--- START ---
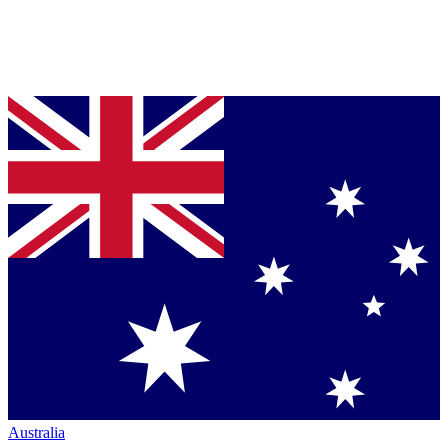
Australia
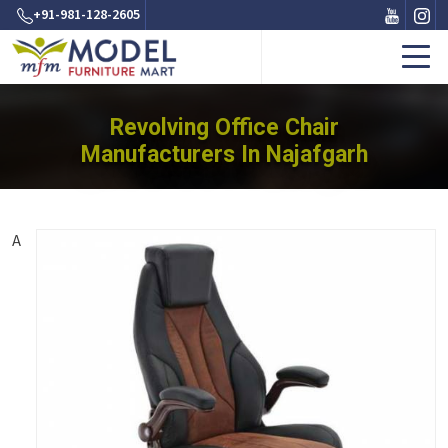
+91-981-128-2605
Revolving Office Chair
Manufacturers In Najafgarh
A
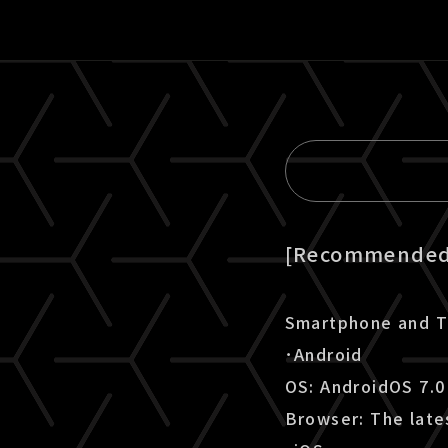
[Recommended 
Smartphone and T
･Android
OS: AndroidOS 7.0
Browser: The late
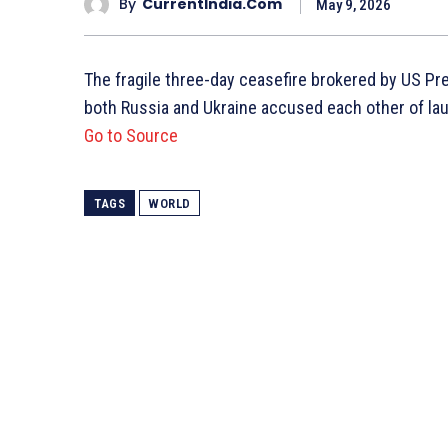
By
CurrentIndia.com
May 9, 2026
The fragile three-day ceasefire brokered by US P
both Russia and Ukraine accused each other of laun
Go to Source
TAGS
WORLD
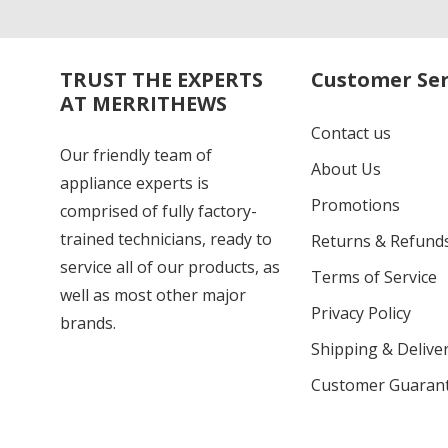
TRUST THE EXPERTS
Customer Ser
AT MERRITHEWS
Contact us
Our friendly team of
About Us
appliance experts is
Promotions
comprised of fully factory-
trained technicians, ready to
Returns & Refund
service all of our products, as
Terms of Service
well as most other major
Privacy Policy
brands.
Shipping & Deliver
Customer Guaran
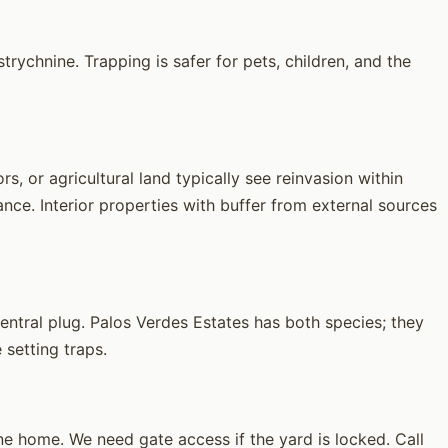
rychnine. Trapping is safer for pets, children, and the
, or agricultural land typically see reinvasion within
ce. Interior properties with buffer from external sources
ntral plug. Palos Verdes Estates has both species; they
 setting traps.
 home. We need gate access if the yard is locked. Call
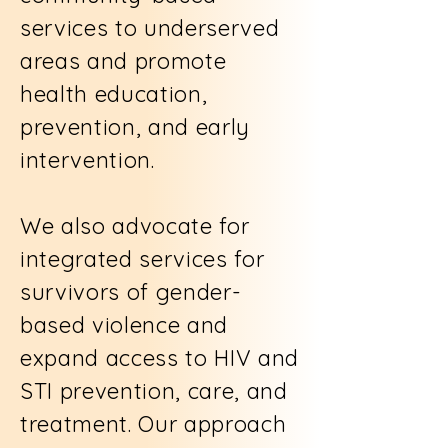
services to underserved
areas and promote
health education,
prevention, and early
intervention.
We also advocate for
integrated services for
survivors of gender-
based violence and
expand access to HIV and
STI prevention, care, and
treatment. Our approach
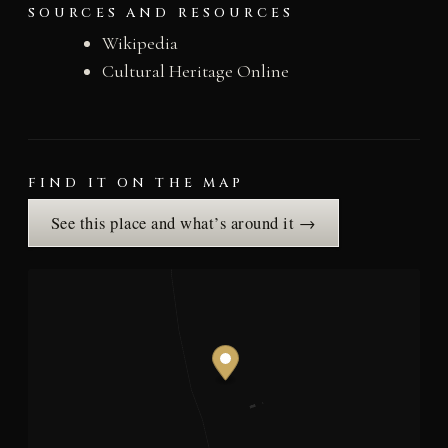
SOURCES AND RESOURCES
Wikipedia
Cultural Heritage Online
FIND IT ON THE MAP
See this place and what’s around it →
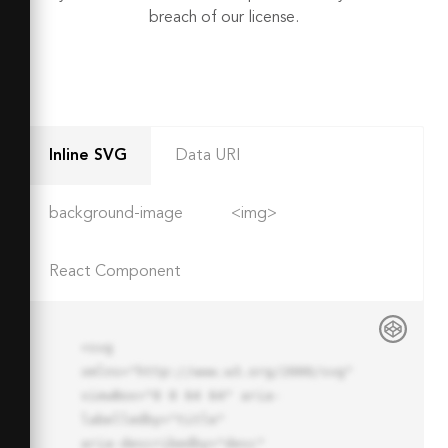
breach of our license.
Inline SVG
Data URI
background-image
<img>
React Component
<svg 
xmlns="http://www.w3.org/2000/svg" 
viewBox="0 0 64 64" aria-
labelledby="title"

aria-describedby="desc"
--- END ---
Directions for this task ->
Where a line of the records above holds the word "services", copy that line.

Your response ->
services to underserved
integrated services for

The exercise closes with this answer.